Replacing rigid teachers’ union salary schedule increased math and reading achievement
A new working paper from the National Bureau of Economic Research found that replacing salary scales based on experience and educational attainment with those based on evaluation scores resulted in positive and significant effects on math and reading achievement that increase over time.
The researchers studied the comprehensive educator evaluation and pay reform systems introduced in the Dallas school district in 2013 for principals and in 2015 for teachers. The multiple-measure evaluation systems “align compensation with effectiveness,” which other studies have linked to higher student test scores, and “establish incentives for administrators to engage in rigorous evaluation and to support teacher improvement.”

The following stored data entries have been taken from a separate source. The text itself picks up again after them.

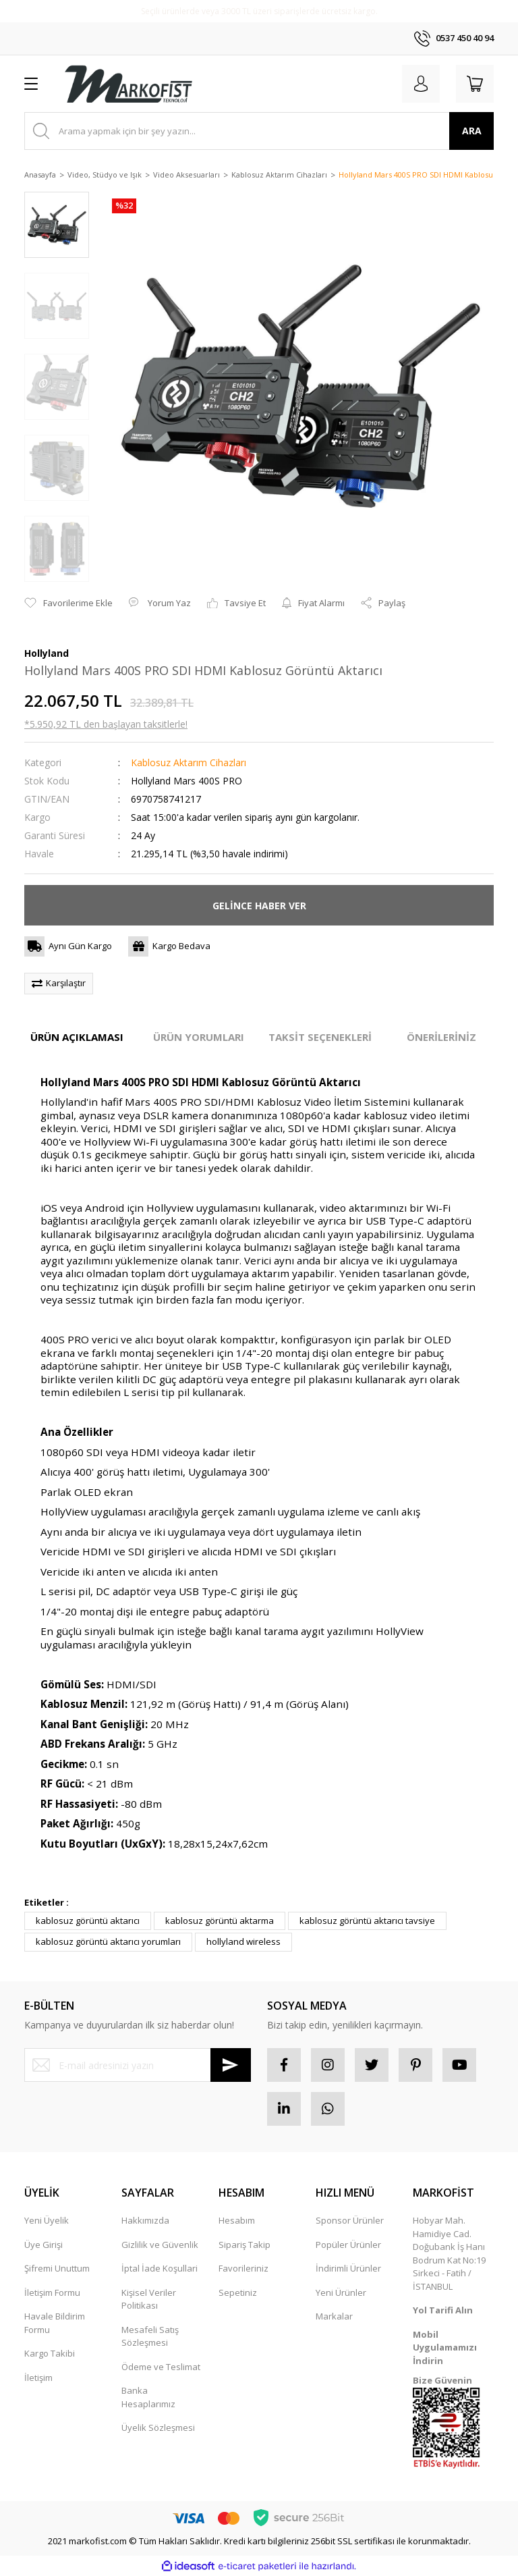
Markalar (334, 2316)
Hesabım (237, 2220)
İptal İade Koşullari (159, 2268)
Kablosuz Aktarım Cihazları (188, 762)
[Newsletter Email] (137, 2065)
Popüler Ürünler (348, 2244)
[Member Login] (421, 84)
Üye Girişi (43, 2244)
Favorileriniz (243, 2268)
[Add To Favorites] (68, 603)
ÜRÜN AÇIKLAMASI (76, 1037)
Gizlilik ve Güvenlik (159, 2244)
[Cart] (475, 84)
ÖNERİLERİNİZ (441, 1037)
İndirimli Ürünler (348, 2268)
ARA (472, 130)
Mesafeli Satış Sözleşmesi (150, 2336)
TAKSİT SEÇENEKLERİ (320, 1037)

From 2015 to 2019, “aligning the relationship between educator effectiveness and pay dramatically strengthened performance incentives,” contributed to keeping above average teachers in the district, and raised math and reading achievement by statistically significant standard deviations.
The district rates educators on the basis of their contributions to student achievement, supervisor observations and student or family feedback and uses the aggregate evaluation scores to place educators into ratings categories that are the primary determinant of salary. To protect the budget from tendencies toward evaluation inflation and deter the arbitrary treatment of teachers, the systems fix the distributions of teacher and principal ratings, and [the principal evaluation system] includes a component that penalizes principals for a lack of alignment between their subjective teacher evaluations and effectiveness at raising achievement.
To accurately compare the Dallas district’s achievement to achievement in other districts under the salary schedule serving similar students, the researchers created a synthetic control district from elementary and middle schools in large, high-poverty districts. “The synthetic control estimates reveal positive and significant effects of the reforms on math and reading achievement that increase over time.”
The Dallas school district’s evaluation systems replaced rigid salary schedules that were based on experience and educational attainment, or “steps and lanes,” which is considered the most common salary schedule districts use and the one that reigns supreme in teacher union collective bargaining agreements.